Foreclosure inventory in August declined significantly from last year, hitting its lowest point since the housing boom, according to the August 2016 National Foreclosure Report from CoreLogic, a property information, analytics and data-enabled solutions provider.
Foreclosure inventory decreased 29.6% while completed foreclosures decreased 42.4% to 37,000, down from last year’s 64,000, according to the report. This is down slightly from last month’s 38,000 completed foreclosures. The decrease is 69% less than its peak of 118,551 in September 2010.
The foreclosure inventory represents the number of homes at some stage of the foreclosure process while completed foreclosures reflect the total number of homes lost to foreclosure.
In August, the national foreclosure inventory hit 351,000, or 0.9% of all homes with a mortgage. This is down from 499,000, or 1.3%, in August 2015. This inventory is the lowest it’s been since July 2007.
“Foreclosure inventory fell by 30% from the previous year, the largest year-over-year decline since January 2015,” CoreLogic Chief Economist Frank Nothaft said.
“The large decline in the distressed inventory has been one of the drivers of steady home price growth which helps Americans increase their home equity to support increased spending or cushion future economic risk,” Nothaft said.
The number of mortgages in serious delinquency, mortgages that are 90 days or more past due including loans in foreclosure or real estate owned, saw a significant decrease of 20.6% from last year.
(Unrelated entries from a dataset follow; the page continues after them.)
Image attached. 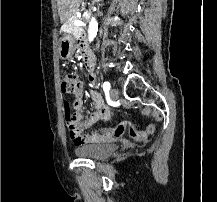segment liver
Masks as SVG:
<instances>
[{
    "instance_id": "6515ba94",
    "label": "liver",
    "mask_w": 217,
    "mask_h": 202,
    "mask_svg": "<svg viewBox=\"0 0 217 202\" xmlns=\"http://www.w3.org/2000/svg\"><path fill=\"white\" fill-rule=\"evenodd\" d=\"M81 0H57L58 14L61 24L68 22L69 18L77 12Z\"/></svg>"
}]
</instances>
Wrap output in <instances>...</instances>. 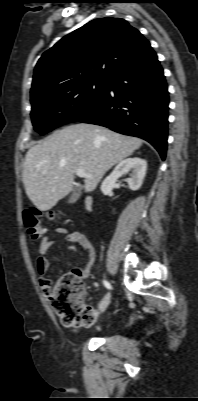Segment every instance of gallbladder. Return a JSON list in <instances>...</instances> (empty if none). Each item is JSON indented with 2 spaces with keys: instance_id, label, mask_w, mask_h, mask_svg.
<instances>
[{
  "instance_id": "1",
  "label": "gallbladder",
  "mask_w": 198,
  "mask_h": 401,
  "mask_svg": "<svg viewBox=\"0 0 198 401\" xmlns=\"http://www.w3.org/2000/svg\"><path fill=\"white\" fill-rule=\"evenodd\" d=\"M79 196H80L79 187H75V189H74L72 195L70 196L68 202L71 203V204L75 203L78 200Z\"/></svg>"
}]
</instances>
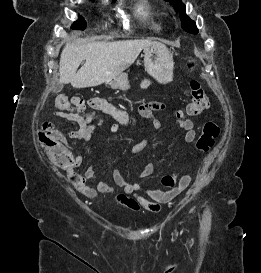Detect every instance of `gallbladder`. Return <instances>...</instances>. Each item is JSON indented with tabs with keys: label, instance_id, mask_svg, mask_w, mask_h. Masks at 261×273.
Listing matches in <instances>:
<instances>
[{
	"label": "gallbladder",
	"instance_id": "bac80fb5",
	"mask_svg": "<svg viewBox=\"0 0 261 273\" xmlns=\"http://www.w3.org/2000/svg\"><path fill=\"white\" fill-rule=\"evenodd\" d=\"M62 89H63V84L58 83V84L55 85L53 91H54L55 93H59L60 91H62Z\"/></svg>",
	"mask_w": 261,
	"mask_h": 273
}]
</instances>
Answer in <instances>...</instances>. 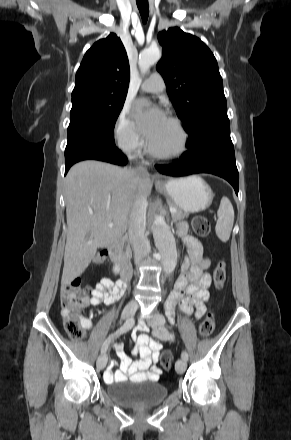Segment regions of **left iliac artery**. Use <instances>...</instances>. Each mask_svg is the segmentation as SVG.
<instances>
[{
    "mask_svg": "<svg viewBox=\"0 0 291 440\" xmlns=\"http://www.w3.org/2000/svg\"><path fill=\"white\" fill-rule=\"evenodd\" d=\"M162 333H163V335H164V337H165L166 339H168V340H173V339H174V335H173L172 333L168 332L167 330H163ZM181 357H182L185 361H187V360H188V353H187L186 351H183L182 354H181Z\"/></svg>",
    "mask_w": 291,
    "mask_h": 440,
    "instance_id": "1",
    "label": "left iliac artery"
}]
</instances>
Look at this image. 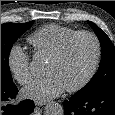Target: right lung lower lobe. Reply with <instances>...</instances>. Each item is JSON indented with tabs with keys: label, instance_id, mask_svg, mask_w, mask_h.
Returning <instances> with one entry per match:
<instances>
[{
	"label": "right lung lower lobe",
	"instance_id": "obj_1",
	"mask_svg": "<svg viewBox=\"0 0 115 115\" xmlns=\"http://www.w3.org/2000/svg\"><path fill=\"white\" fill-rule=\"evenodd\" d=\"M18 93L15 84L1 85V115H29L34 109L31 100L21 101L18 105H10L8 102L14 99Z\"/></svg>",
	"mask_w": 115,
	"mask_h": 115
}]
</instances>
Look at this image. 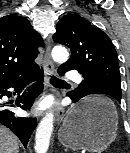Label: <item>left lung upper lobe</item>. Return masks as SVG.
<instances>
[{
	"label": "left lung upper lobe",
	"mask_w": 130,
	"mask_h": 153,
	"mask_svg": "<svg viewBox=\"0 0 130 153\" xmlns=\"http://www.w3.org/2000/svg\"><path fill=\"white\" fill-rule=\"evenodd\" d=\"M53 40L71 50L70 59L59 68L76 69L87 77L86 87L80 84L68 94L80 97L86 88L99 89L121 101L118 57L105 32L78 14H67L57 23Z\"/></svg>",
	"instance_id": "obj_1"
}]
</instances>
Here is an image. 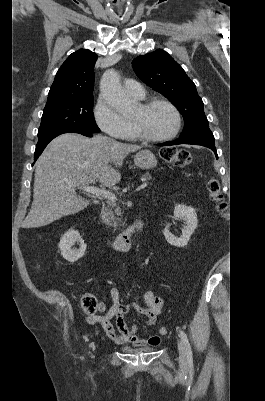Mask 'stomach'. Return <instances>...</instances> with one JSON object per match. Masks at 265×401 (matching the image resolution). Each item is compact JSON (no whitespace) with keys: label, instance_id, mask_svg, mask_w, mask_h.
<instances>
[{"label":"stomach","instance_id":"obj_1","mask_svg":"<svg viewBox=\"0 0 265 401\" xmlns=\"http://www.w3.org/2000/svg\"><path fill=\"white\" fill-rule=\"evenodd\" d=\"M134 162L136 166L140 168H154L157 164V158L151 150L145 148V150H139L134 156Z\"/></svg>","mask_w":265,"mask_h":401}]
</instances>
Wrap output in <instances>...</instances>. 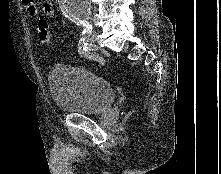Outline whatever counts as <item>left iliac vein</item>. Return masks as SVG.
Returning a JSON list of instances; mask_svg holds the SVG:
<instances>
[{
    "label": "left iliac vein",
    "mask_w": 221,
    "mask_h": 174,
    "mask_svg": "<svg viewBox=\"0 0 221 174\" xmlns=\"http://www.w3.org/2000/svg\"><path fill=\"white\" fill-rule=\"evenodd\" d=\"M98 33L96 31H92L87 35V42L90 44H95L97 41Z\"/></svg>",
    "instance_id": "1"
}]
</instances>
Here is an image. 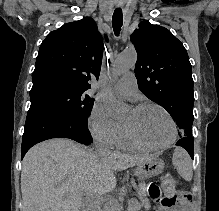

At 1.1 million mortgages, or 2.8%, mortgages in serious delinquency hit its lowest point since Sept. 2007.
“Foreclosure rates and serious delinquency continued to trend down in August as real estate markets across many parts of the U.S. exhibit strong demand growth and rising prices,” CoreLogic President and CEO Anand Nallathambi said.
“With the foreclosure inventory now under 1% nationally, the need to boost single-family housing stocks through new construction will become more acute in the coming months and years,” Nallathambi said.
Because of this drop in foreclosures, banks are no longer in need of servicers, therefore banks cut these mortgage servicers by 50% in the past two years, according to the latest quarterly U.S. RMBS Servicer Handbook by Fitch Group, which deals in financial information services with operations in more than 30 countries.